[Page segmentation data]
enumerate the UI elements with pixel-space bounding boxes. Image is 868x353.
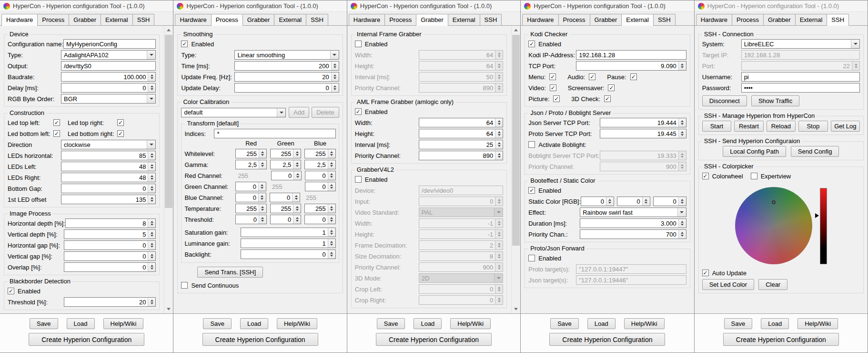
tab-external[interactable]: External: [101, 14, 133, 25]
saturation-gain-spinner[interactable]: 1: [241, 228, 335, 237]
spinner-arrows-icon[interactable]: [328, 215, 335, 224]
threshold-green-spinner[interactable]: 0: [270, 215, 301, 224]
spinner-arrows-icon[interactable]: [328, 250, 335, 259]
booteffect-enabled-checkbox[interactable]: [528, 187, 535, 194]
set-led-color-button[interactable]: Set Led Color: [702, 279, 755, 290]
tab-process[interactable]: Process: [732, 14, 764, 25]
threshold-blue-spinner[interactable]: 0: [304, 215, 335, 224]
spinner-arrows-icon[interactable]: [331, 73, 339, 81]
aml-height-spinner[interactable]: 64: [419, 129, 503, 138]
overlap-spinner[interactable]: 0: [64, 262, 156, 272]
kodi-enabled-checkbox[interactable]: [528, 41, 535, 47]
aml-enabled-checkbox[interactable]: [355, 108, 362, 115]
spinner-arrows-icon[interactable]: [495, 129, 503, 138]
spinner-arrows-icon[interactable]: [678, 197, 686, 206]
spinner-arrows-icon[interactable]: [148, 73, 155, 81]
indices-input[interactable]: *: [214, 129, 335, 138]
rgb-byte-order-dropdown[interactable]: BGR: [61, 94, 156, 104]
spinner-arrows-icon[interactable]: [258, 182, 266, 191]
horizontal-depth-spinner[interactable]: 8: [65, 218, 156, 228]
led-bottom-left-checkbox[interactable]: [53, 130, 60, 137]
kodi-pause-checkbox[interactable]: [630, 73, 637, 80]
spinner-arrows-icon[interactable]: [495, 140, 503, 149]
static-color-red-spinner[interactable]: 0: [581, 197, 614, 206]
spinner-arrows-icon[interactable]: [495, 118, 503, 127]
spinner-arrows-icon[interactable]: [293, 160, 301, 169]
first-led-offset-spinner[interactable]: 135: [61, 195, 156, 204]
vertical-depth-spinner[interactable]: 5: [64, 229, 156, 239]
direction-dropdown[interactable]: clockwise: [61, 140, 156, 149]
scrollbar-track[interactable]: [512, 34, 520, 305]
spinner-arrows-icon[interactable]: [148, 173, 155, 182]
help-wiki-button[interactable]: Help/Wiki: [450, 318, 491, 329]
leds-horizontal-spinner[interactable]: 85: [61, 151, 156, 160]
load-button[interactable]: Load: [587, 318, 616, 329]
booteffect-priority-spinner[interactable]: 700: [580, 229, 686, 239]
restart-button[interactable]: Restart: [734, 121, 763, 132]
scrollbar-track[interactable]: [164, 34, 173, 305]
color-wheel[interactable]: [735, 187, 812, 264]
scroll-down-icon[interactable]: [164, 305, 173, 313]
bottom-gap-spinner[interactable]: 0: [61, 184, 156, 193]
kodi-picture-checkbox[interactable]: [553, 95, 560, 102]
static-color-green-spinner[interactable]: 0: [617, 197, 650, 206]
smoothing-enabled-checkbox[interactable]: [181, 41, 188, 47]
spinner-arrows-icon[interactable]: [293, 204, 301, 213]
tab-process[interactable]: Process: [37, 14, 69, 25]
smoothing-type-dropdown[interactable]: Linear smoothing: [234, 50, 339, 60]
calibration-profile-dropdown[interactable]: default: [181, 108, 286, 117]
tab-ssh[interactable]: SSH: [480, 14, 502, 25]
save-button[interactable]: Save: [30, 318, 58, 329]
spinner-arrows-icon[interactable]: [148, 162, 155, 171]
tab-grabber[interactable]: Grabber: [416, 14, 448, 26]
spinner-arrows-icon[interactable]: [292, 193, 300, 202]
get-log-button[interactable]: Get Log: [831, 121, 860, 132]
tab-grabber[interactable]: Grabber: [69, 14, 101, 25]
help-wiki-button[interactable]: Help/Wiki: [797, 318, 838, 329]
blue-channel-red-spinner[interactable]: 0: [235, 193, 266, 202]
expertview-checkbox[interactable]: [751, 173, 757, 179]
create-configuration-button[interactable]: Create Hyperion Configuration: [376, 333, 492, 346]
effect-dropdown[interactable]: Rainbow swirl fast: [580, 208, 686, 217]
spinner-arrows-icon[interactable]: [331, 62, 339, 70]
blackborder-enabled-checkbox[interactable]: [8, 288, 14, 294]
delay-spinner[interactable]: 0: [61, 83, 156, 93]
spinner-arrows-icon[interactable]: [328, 160, 335, 169]
spinner-arrows-icon[interactable]: [259, 149, 266, 158]
create-configuration-button[interactable]: Create Hyperion Configuration: [549, 333, 665, 346]
reload-button[interactable]: Reload: [767, 121, 796, 132]
stop-button[interactable]: Stop: [798, 121, 828, 132]
tab-hardware[interactable]: Hardware: [522, 14, 558, 25]
spinner-arrows-icon[interactable]: [495, 151, 503, 160]
aml-priority-spinner[interactable]: 890: [419, 151, 503, 160]
load-button[interactable]: Load: [67, 318, 95, 329]
clear-button[interactable]: Clear: [758, 279, 787, 290]
spinner-arrows-icon[interactable]: [293, 149, 301, 158]
kodi-audio-checkbox[interactable]: [589, 73, 595, 80]
whitelevel-green-spinner[interactable]: 255: [270, 149, 301, 158]
spinner-arrows-icon[interactable]: [293, 171, 301, 180]
save-button[interactable]: Save: [203, 318, 232, 329]
send-config-button[interactable]: Send Config: [791, 146, 839, 157]
temperature-green-spinner[interactable]: 255: [270, 204, 301, 213]
kodi-screensaver-checkbox[interactable]: [608, 84, 615, 91]
led-top-right-checkbox[interactable]: [117, 119, 124, 126]
tab-hardware[interactable]: Hardware: [349, 14, 385, 25]
gamma-red-spinner[interactable]: 2,5: [235, 160, 266, 169]
system-dropdown[interactable]: LibreELEC: [741, 39, 860, 49]
save-button[interactable]: Save: [550, 318, 579, 329]
red-channel-green-spinner[interactable]: 0: [271, 171, 302, 180]
tab-process[interactable]: Process: [211, 14, 243, 26]
spinner-arrows-icon[interactable]: [678, 219, 686, 228]
scroll-up-icon[interactable]: [512, 26, 520, 34]
show-traffic-button[interactable]: Show Traffic: [751, 95, 799, 106]
tab-grabber[interactable]: Grabber: [590, 14, 622, 25]
spinner-arrows-icon[interactable]: [328, 239, 335, 248]
spinner-arrows-icon[interactable]: [328, 171, 335, 180]
delete-button[interactable]: Delete: [312, 107, 339, 118]
start-button[interactable]: Start: [702, 121, 731, 132]
spinner-arrows-icon[interactable]: [678, 129, 686, 138]
spinner-arrows-icon[interactable]: [148, 151, 155, 160]
spinner-arrows-icon[interactable]: [328, 149, 335, 158]
v4l2-enabled-checkbox[interactable]: [355, 176, 362, 183]
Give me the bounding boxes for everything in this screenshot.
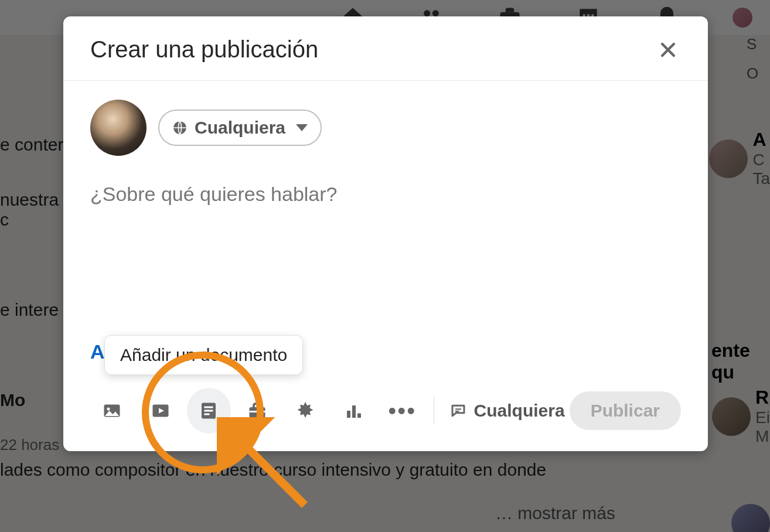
close-icon — [658, 40, 678, 60]
svg-point-8 — [107, 407, 110, 410]
starburst-icon — [295, 400, 316, 421]
publish-button[interactable]: Publicar — [570, 391, 681, 430]
add-photo-button[interactable] — [90, 388, 134, 434]
add-document-button[interactable] — [187, 388, 231, 434]
modal-header: Crear una publicación — [63, 16, 708, 81]
add-job-button[interactable] — [236, 388, 280, 434]
modal-body: Cualquiera A — [63, 81, 708, 377]
document-icon — [198, 400, 219, 421]
avatar — [90, 100, 146, 156]
audience-label: Cualquiera — [195, 118, 285, 138]
image-icon — [101, 400, 122, 421]
divider — [434, 397, 434, 425]
svg-rect-11 — [205, 407, 213, 408]
close-button[interactable] — [655, 37, 681, 63]
add-document-tooltip: Añadir un documento — [104, 335, 303, 375]
svg-rect-12 — [205, 410, 213, 412]
video-icon — [150, 400, 171, 421]
svg-rect-20 — [455, 411, 459, 412]
modal-title: Crear una publicación — [90, 36, 318, 63]
caret-down-icon — [296, 124, 308, 131]
author-row: Cualquiera — [90, 100, 681, 156]
comment-scope-button[interactable]: Cualquiera — [449, 401, 565, 421]
svg-rect-19 — [455, 408, 461, 410]
ellipsis-icon: ••• — [388, 399, 416, 422]
bar-chart-icon — [343, 400, 364, 421]
svg-rect-13 — [205, 414, 210, 415]
add-video-button[interactable] — [139, 388, 183, 434]
celebrate-button[interactable] — [284, 388, 328, 434]
add-poll-button[interactable] — [332, 388, 376, 434]
audience-selector[interactable]: Cualquiera — [158, 110, 322, 146]
globe-icon — [172, 120, 188, 135]
briefcase-icon — [247, 400, 268, 421]
add-hashtag-hint[interactable]: A — [90, 340, 105, 363]
speech-bubble-icon — [449, 402, 467, 420]
svg-rect-15 — [249, 411, 265, 412]
post-textarea[interactable] — [90, 183, 681, 251]
comment-scope-label: Cualquiera — [474, 401, 565, 421]
more-options-button[interactable]: ••• — [380, 388, 424, 434]
svg-rect-16 — [347, 411, 350, 418]
svg-rect-18 — [357, 414, 361, 418]
create-post-modal: Crear una publicación Cualquiera A — [63, 16, 708, 451]
modal-footer: ••• Cualquiera Publicar — [63, 377, 708, 451]
svg-rect-17 — [352, 405, 356, 418]
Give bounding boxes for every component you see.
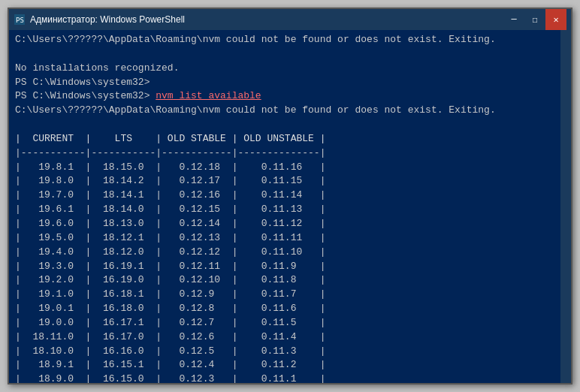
line-6: C:\Users\??????\AppData\Roaming\nvm coul… — [15, 104, 554, 118]
powershell-icon: PS — [14, 14, 26, 26]
table-row-6: | 19.5.0 | 18.12.1 | 0.12.13 | 0.11.11 | — [15, 231, 554, 246]
table-row-14: | 18.10.0 | 16.16.0 | 0.12.5 | 0.11.3 | — [15, 345, 554, 359]
table-row-11: | 19.0.1 | 16.18.0 | 0.12.8 | 0.11.6 | — [15, 302, 554, 316]
table-row-7: | 19.4.0 | 18.12.0 | 0.12.12 | 0.11.10 | — [15, 246, 554, 260]
powershell-window: PS Администратор: Windows PowerShell — ☐… — [8, 8, 572, 384]
svg-text:PS: PS — [16, 17, 24, 24]
table-row-8: | 19.3.0 | 16.19.1 | 0.12.11 | 0.11.9 | — [15, 260, 554, 274]
terminal-wrapper: C:\Users\??????\AppData\Roaming\nvm coul… — [9, 30, 571, 383]
table-row-13: | 18.11.0 | 16.17.0 | 0.12.6 | 0.11.4 | — [15, 330, 554, 345]
titlebar: PS Администратор: Windows PowerShell — ☐… — [9, 9, 571, 30]
table-row-15: | 18.9.1 | 16.15.1 | 0.12.4 | 0.11.2 | — [15, 358, 554, 372]
table-row-12: | 19.0.0 | 16.17.1 | 0.12.7 | 0.11.5 | — [15, 316, 554, 330]
table-row-16: | 18.9.0 | 16.15.0 | 0.12.3 | 0.11.1 | — [15, 372, 554, 383]
table-row-4: | 19.6.1 | 18.14.0 | 0.12.15 | 0.11.13 | — [15, 203, 554, 217]
table-row-10: | 19.1.0 | 16.18.1 | 0.12.9 | 0.11.7 | — [15, 288, 554, 302]
line-4: PS C:\Windows\system32> — [15, 76, 554, 90]
terminal[interactable]: C:\Users\??????\AppData\Roaming\nvm coul… — [9, 30, 560, 383]
table-row-1: | 19.8.1 | 18.15.0 | 0.12.18 | 0.11.16 | — [15, 161, 554, 175]
line-3: No installations recognized. — [15, 62, 554, 76]
scrollbar[interactable] — [560, 30, 571, 383]
line-1: C:\Users\??????\AppData\Roaming\nvm coul… — [15, 33, 554, 47]
minimize-button[interactable]: — — [503, 9, 524, 30]
table-divider: |-----------|-----------|------------|--… — [15, 146, 554, 161]
command-text: nvm list available — [156, 90, 261, 101]
close-button[interactable]: ✕ — [545, 9, 566, 30]
maximize-button[interactable]: ☐ — [524, 9, 545, 30]
window-controls: — ☐ ✕ — [503, 9, 566, 30]
table-row-5: | 19.6.0 | 18.13.0 | 0.12.14 | 0.11.12 | — [15, 217, 554, 231]
table-header: | CURRENT | LTS | OLD STABLE | OLD UNSTA… — [15, 132, 554, 146]
line-7 — [15, 118, 554, 132]
window-title: Администратор: Windows PowerShell — [30, 14, 503, 25]
line-2 — [15, 47, 554, 62]
table-row-3: | 19.7.0 | 18.14.1 | 0.12.16 | 0.11.14 | — [15, 188, 554, 203]
table-row-2: | 19.8.0 | 18.14.2 | 0.12.17 | 0.11.15 | — [15, 174, 554, 188]
table-row-9: | 19.2.0 | 16.19.0 | 0.12.10 | 0.11.8 | — [15, 273, 554, 288]
line-5: PS C:\Windows\system32> nvm list availab… — [15, 89, 554, 104]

### What the task requires
If a line of the data holds the string "threshold", list it.

### Response below
threshold-green-spinner[interactable]: 0: [270, 215, 301, 224]
threshold-blue-spinner[interactable]: 0: [304, 215, 335, 224]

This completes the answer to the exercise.